**Problem to solve**
Would you transcribe the listing that follows, character for character, and omit its images?

**Record set**

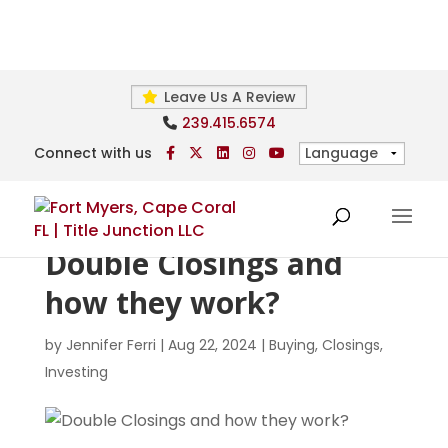
Leave Us A Review
239.415.6574
Connect with us
Double Closings and
how they work?
by
Jennifer Ferri
|
Aug 22, 2024
|
Buying
,
Closings
,
Investing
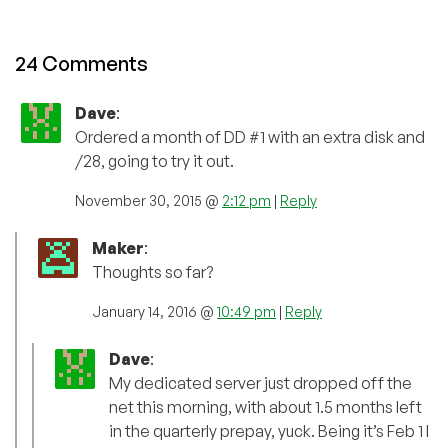
24 Comments
Dave
:
Ordered a month of DD #1 with an extra disk and
/28, going to try it out.
November 30, 2015 @
2:12 pm
|
Reply
Maker
:
Thoughts so far?
January 14, 2016 @
10:49 pm
|
Reply
Dave
:
My dedicated server just dropped off the
net this morning, with about 1.5 months left
in the quarterly prepay, yuck. Being it’s Feb 1 I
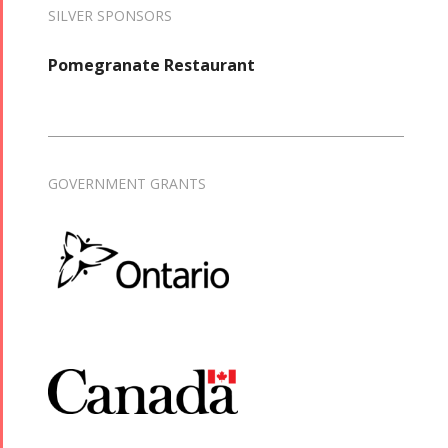
SILVER SPONSORS
Pomegranate Restaurant
GOVERNMENT GRANTS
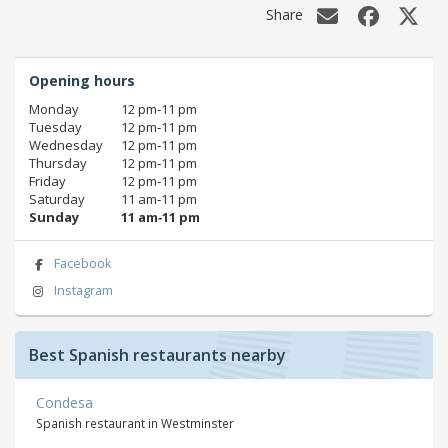
Share
Opening hours
Monday
12 pm‑11 pm
Tuesday
12 pm‑11 pm
Wednesday
12 pm‑11 pm
Thursday
12 pm‑11 pm
Friday
12 pm‑11 pm
Saturday
11 am‑11 pm
Sunday
11 am‑11 pm
Facebook
Instagram
Best Spanish restaurants nearby
Condesa
Spanish restaurant in Westminster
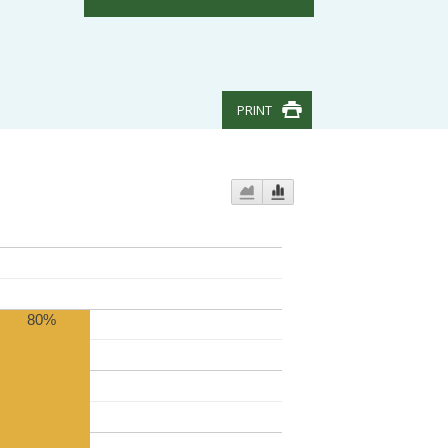
PRINT
80%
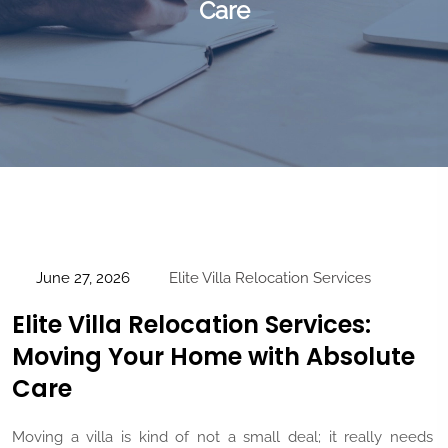
Care
June 27, 2026
Elite Villa Relocation Services
Elite Villa Relocation Services:
Moving Your Home with Absolute
Care
Moving a villa is kind of not a small deal; it really needs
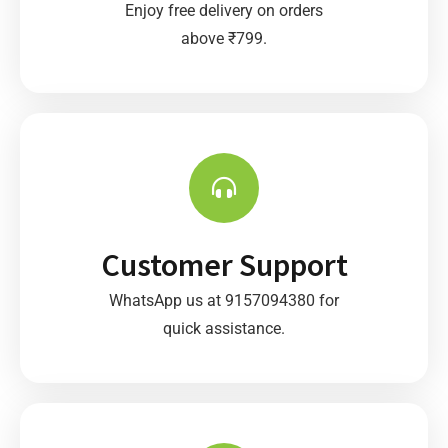
Enjoy free delivery on orders
above ₹799.
Customer Support
WhatsApp us at 9157094380 for
quick assistance.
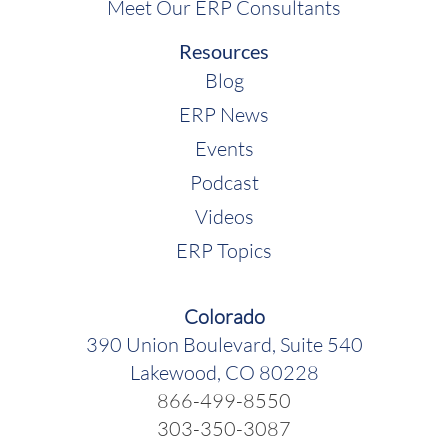
Meet Our ERP Consultants
Resources
Blog
ERP News
Events
Podcast
Videos
ERP Topics
Colorado
390 Union Boulevard, Suite 540
Lakewood, CO 80228
866-499-8550
303-350-3087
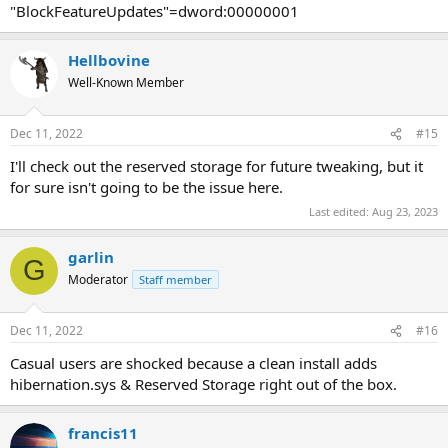
"BlockFeatureUpdates"=dword:00000001
Hellbovine
Well-Known Member
Dec 11, 2022
#15
I'll check out the reserved storage for future tweaking, but it
for sure isn't going to be the issue here.
Last edited:
Aug 23, 2023
garlin
G
Moderator
Staff member
Dec 11, 2022
#16
Casual users are shocked because a clean install adds
hibernation.sys & Reserved Storage right out of the box.
francis11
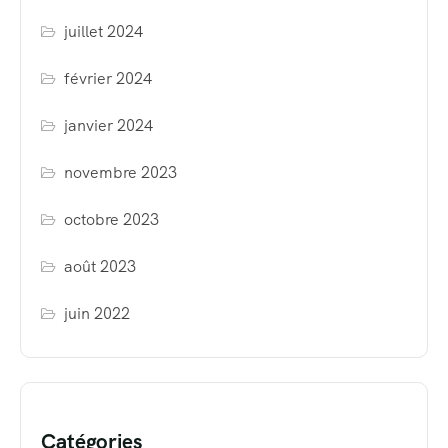
juillet 2024
février 2024
janvier 2024
novembre 2023
octobre 2023
août 2023
juin 2022
Catégories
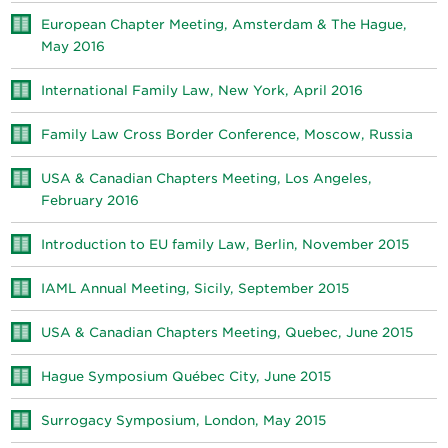
European Chapter Meeting, Amsterdam & The Hague,
May 2016
International Family Law, New York, April 2016
Family Law Cross Border Conference, Moscow, Russia
USA & Canadian Chapters Meeting, Los Angeles,
February 2016
Introduction to EU family Law, Berlin, November 2015
IAML Annual Meeting, Sicily, September 2015
USA & Canadian Chapters Meeting, Quebec, June 2015
Hague Symposium Québec City, June 2015
Surrogacy Symposium, London, May 2015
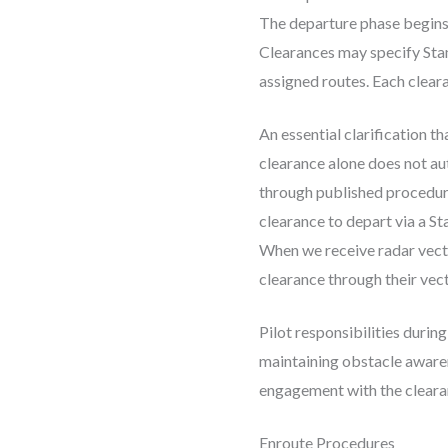
The departure phase begins w
Clearances may specify Stand
assigned routes. Each cleara
An essential clarification 
clearance alone does not au
through published procedure
clearance to depart via a S
When we receive radar vect
clearance through their vect
Pilot responsibilities durin
maintaining obstacle awaren
engagement with the clearan
Enroute Procedures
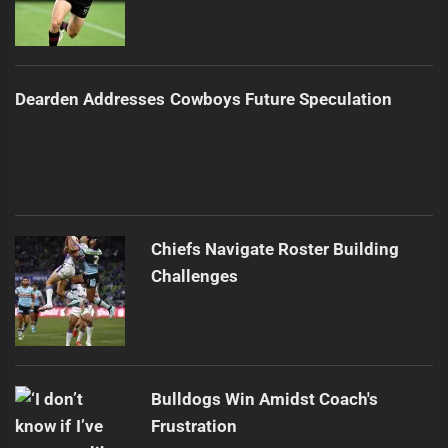
Dearden Addresses Cowboys Future Speculation
Chiefs Navigate Roster Building
Challenges
Bulldogs Win Amidst Coach's
Frustration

**Exercise response**
Leave Us A Review
239.415.6574
Connect with us
Double Closings and
how they work?
by
Jennifer Ferri
|
Aug 22, 2024
|
Buying
,
Closings
,
Investing
24 Comments
Dave
:
Ordered a month of DD #1 with an extra disk and
/28, going to try it out.
November 30, 2015 @
2:12 pm
|
Reply
Maker
:
Thoughts so far?
January 14, 2016 @
10:49 pm
|
Reply
Dave
:
My dedicated server just dropped off the
net this morning, with about 1.5 months left
in the quarterly prepay, yuck. Being it’s Feb 1 I
SILVER SPONSORS
Pomegranate Restaurant
GOVERNMENT GRANTS
Share
Opening hours
Monday
12 pm‑11 pm
Tuesday
12 pm‑11 pm
Wednesday
12 pm‑11 pm
Thursday
12 pm‑11 pm
Friday
12 pm‑11 pm
Saturday
11 am‑11 pm
Sunday
11 am‑11 pm
Facebook
Instagram
Best Spanish restaurants nearby
Condesa
Spanish restaurant in Westminster
PRINT
80%
Care
June 27, 2026
Elite Villa Relocation Services
Elite Villa Relocation Services:
Moving Your Home with Absolute
Care
Moving a villa is kind of not a small deal; it really needs
Enjoy free delivery on orders
above ₹799.
Customer Support
WhatsApp us at 9157094380 for
quick assistance.
Meet Our ERP Consultants
Resources
Blog
ERP News
Events
Podcast
Videos
ERP Topics
Colorado
390 Union Boulevard, Suite 540
Lakewood, CO 80228
866-499-8550
303-350-3087
"BlockFeatureUpdates"=dword:00000001
Hellbovine
Well-Known Member
Dec 11, 2022
#15
I'll check out the reserved storage for future tweaking, but it
for sure isn't going to be the issue here.
Last edited:
Aug 23, 2023
garlin
G
Moderator
Staff member
Dec 11, 2022
#16
Casual users are shocked because a clean install adds
hibernation.sys & Reserved Storage right out of the box.
francis11
juillet 2024
février 2024
janvier 2024
novembre 2023
octobre 2023
août 2023
juin 2022
Catégories
European Chapter Meeting, Amsterdam & The Hague,
May 2016
International Family Law, New York, April 2016
Family Law Cross Border Conference, Moscow, Russia
USA & Canadian Chapters Meeting, Los Angeles,
February 2016
Introduction to EU family Law, Berlin, November 2015
IAML Annual Meeting, Sicily, September 2015
USA & Canadian Chapters Meeting, Quebec, June 2015
Hague Symposium Québec City, June 2015
Surrogacy Symposium, London, May 2015
The departure phase begins w
Clearances may specify Stand
assigned routes. Each cleara
An essential clarification 
clearance alone does not au
through published procedure
clearance to depart via a S
When we receive radar vect
clearance through their vect
Pilot responsibilities durin
maintaining obstacle awaren
engagement with the clearan
Enroute Procedures
Dearden Addresses Cowboys Future Speculation
Chiefs Navigate Roster Building
Challenges
Bulldogs Win Amidst Coach's
Frustration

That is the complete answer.